> **Provided information**:
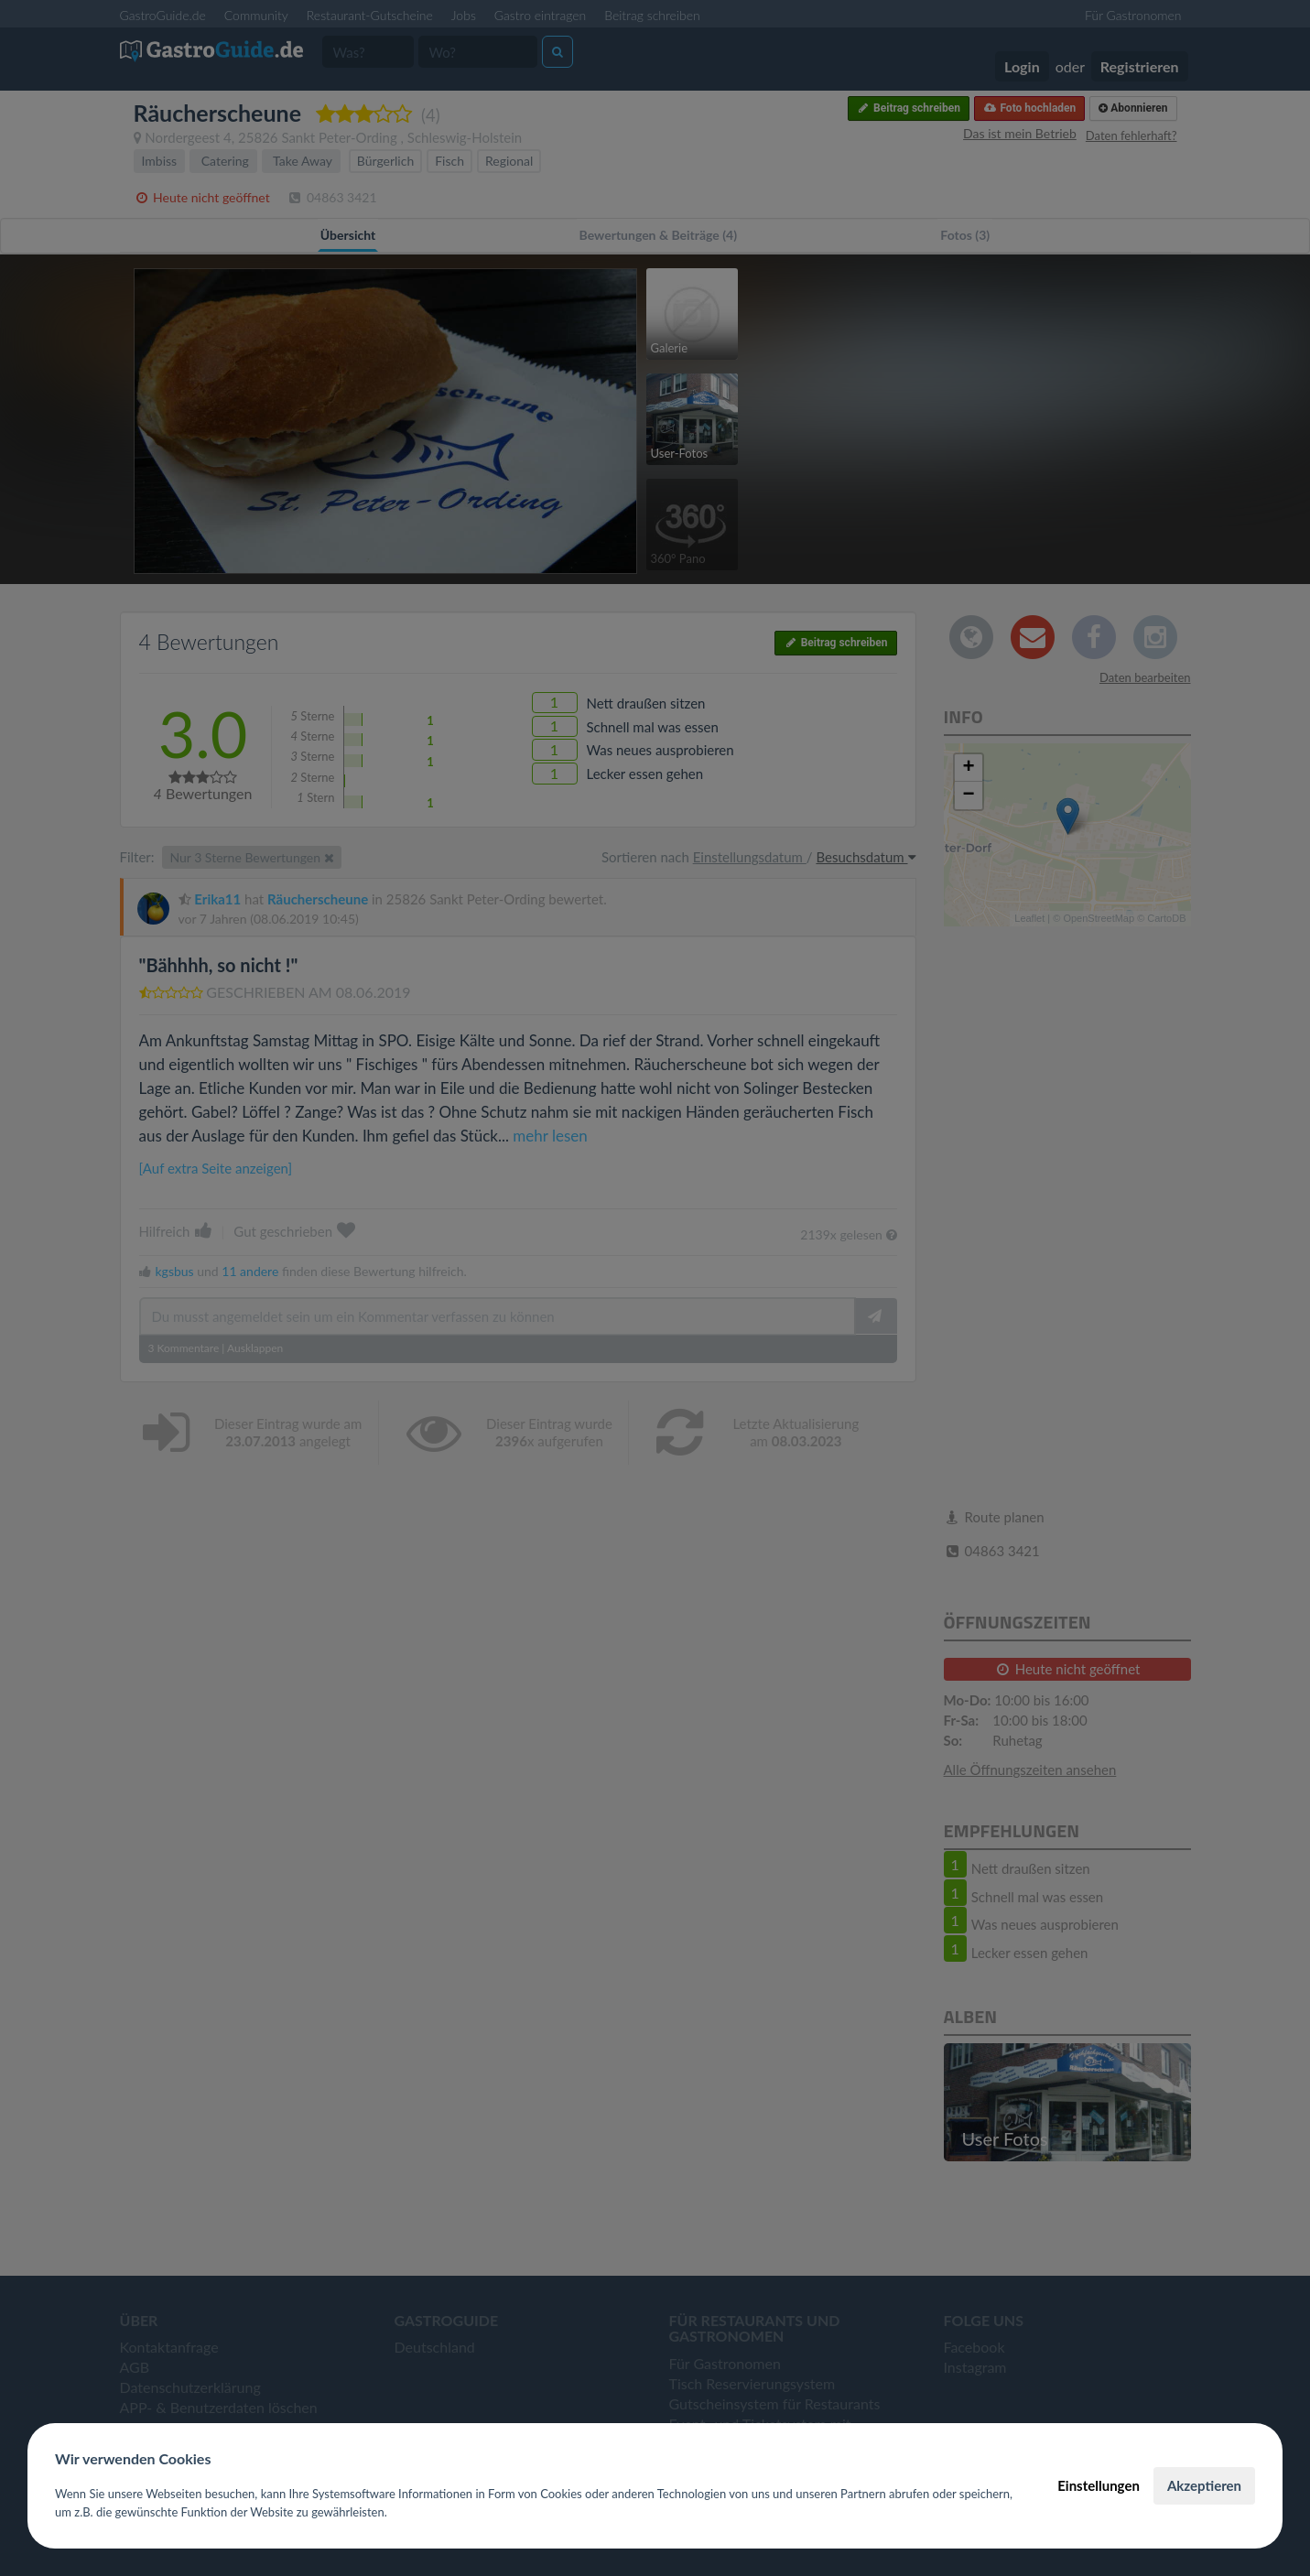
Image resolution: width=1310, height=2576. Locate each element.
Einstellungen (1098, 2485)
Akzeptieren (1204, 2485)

* * *

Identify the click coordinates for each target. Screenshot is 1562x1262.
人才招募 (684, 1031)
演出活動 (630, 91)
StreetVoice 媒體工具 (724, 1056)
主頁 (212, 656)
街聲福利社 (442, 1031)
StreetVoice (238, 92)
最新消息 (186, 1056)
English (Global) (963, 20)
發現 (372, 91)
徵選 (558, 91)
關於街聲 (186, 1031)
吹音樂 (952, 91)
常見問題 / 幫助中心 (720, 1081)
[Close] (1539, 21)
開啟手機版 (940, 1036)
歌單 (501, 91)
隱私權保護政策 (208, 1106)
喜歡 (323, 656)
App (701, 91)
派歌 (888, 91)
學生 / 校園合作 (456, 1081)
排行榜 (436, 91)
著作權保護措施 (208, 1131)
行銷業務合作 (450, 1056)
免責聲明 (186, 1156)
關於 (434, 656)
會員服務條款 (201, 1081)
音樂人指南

...

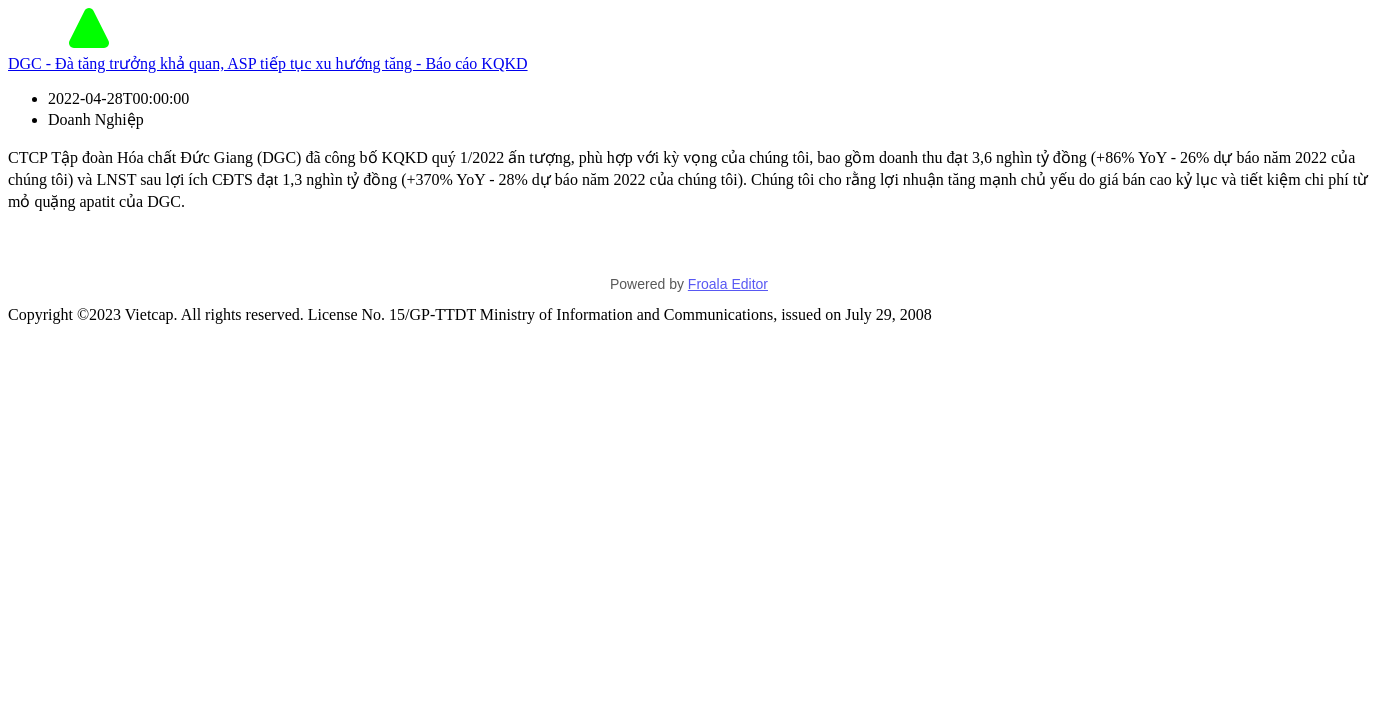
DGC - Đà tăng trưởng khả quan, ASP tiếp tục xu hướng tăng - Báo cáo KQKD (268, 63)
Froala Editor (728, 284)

> **Exercise directions**:
Reproduce exactly the entries above, limited to the lines from the one with "演出活動 (630, 91)" through the one with "喜歡 (323, 656)", both included.

> **Answer below**:
演出活動 (630, 91)
StreetVoice 媒體工具 (724, 1056)
主頁 (212, 656)
街聲福利社 (442, 1031)
StreetVoice (238, 92)
最新消息 (186, 1056)
English (Global) (963, 20)
發現 (372, 91)
徵選 (558, 91)
關於街聲 (186, 1031)
吹音樂 (952, 91)
常見問題 / 幫助中心 (720, 1081)
[Close] (1539, 21)
開啟手機版 (940, 1036)
歌單 (501, 91)
隱私權保護政策 (208, 1106)
喜歡 (323, 656)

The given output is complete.